De la Misa a la Eucaristía
Los que peinamos canas aún recordamos aquellas palabras del catecismo, al enseñarnos el primer mandamiento de la Iglesia: “Oír Misa entera todos los domingos y fiestas de guardar”. Efectivamente, el sacerdote “decía” misa y los fieles "oían” misa.
Porque, hasta el Concilio, los fieles asistían a la Misa de una forma pasiva: se limitaban a estar y oír. Oír, sí, pero sin entender. Porque la Misa se decía en latín. La gente no entendía prácticamente nada; ni las oraciones, ni las lecturas, ni los saludos. Tampoco entendían mucho de los ritos. El sacerdote, de espaldas a la asamblea, deambulaba de un lado al otro del altar y practicaba los ritos prescritos por la liturgia. Los asistentes ni los veían ni los entendían.
¿Qué hacían pues los fieles? En el mejor de los casos practicaban sus devociones; hacían novenas, rezaban el rosario o leían piadosamente las oraciones que ofrecían los devocionarios al uso. Eso sí, en el momento de la consagración el monaguillo tocaba la campanilla para advertir a los fieles de que había llegado el momento más importante de la misa.
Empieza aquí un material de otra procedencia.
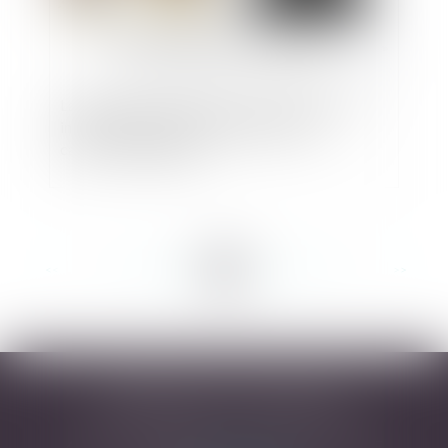
La simple qualité d’électeur ne confère pas un
intérêt à agir contre une délibération à
caractère budgétaire
<<
<
...
64
65
66
67
68
69
70
...
>
>>
DESARNAUTS & ASSOCIÉS
43 rue Pierre-Paul Riquet - 31000 TOULOUSE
La Comunión no se distribuía en la mayor parte de las Misas. Esto se hacía al final de la Misa, invitando a los fieles a pasar por la Capilla del Santisimo; allí se les ofrecía la Comunión.
Después de la reforma litúrgica conciliar hemos recuperado el nombre original de la “Eucaristía” y hablamos de “celebración”. Se han introducido las lenguas vivas para que la gente pueda entender. El sacerdote da la cara a la asamblea y celebra desde el altar mirando al pueblo. La lectura de la Palabra de Dios se ha enriquecido notablemente y los sacerdotes disponen de un momento para dirigirse a la gente y ayudarles a entender mejor el mensaje del evangelio.